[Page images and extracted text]
******

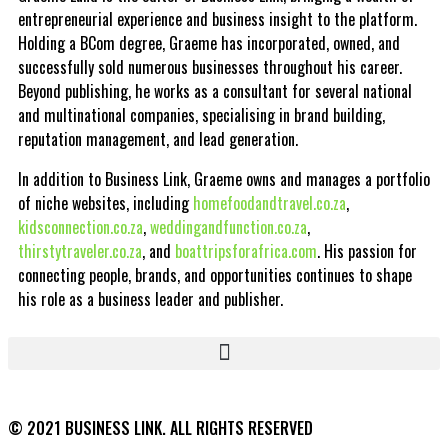
entrepreneurial experience and business insight to the platform.
Holding a BCom degree, Graeme has incorporated, owned, and
successfully sold numerous businesses throughout his career.
Beyond publishing, he works as a consultant for several national
and multinational companies, specialising in brand building,
reputation management, and lead generation.
In addition to Business Link, Graeme owns and manages a portfolio
of niche websites, including
homefoodandtravel.co.za
,
kidsconnection.co.za
,
weddingandfunction.co.za
,
thirstytraveler.co.za
, and
boattripsforafrica.com
. His passion for
connecting people, brands, and opportunities continues to shape
his role as a business leader and publisher.
© 2021 BUSINESS LINK. ALL RIGHTS RESERVED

******

**Prompt:**
Your task is to say how many lines in the entries above contain the word "Graeme". Please write only the number.

**Solution below:**
2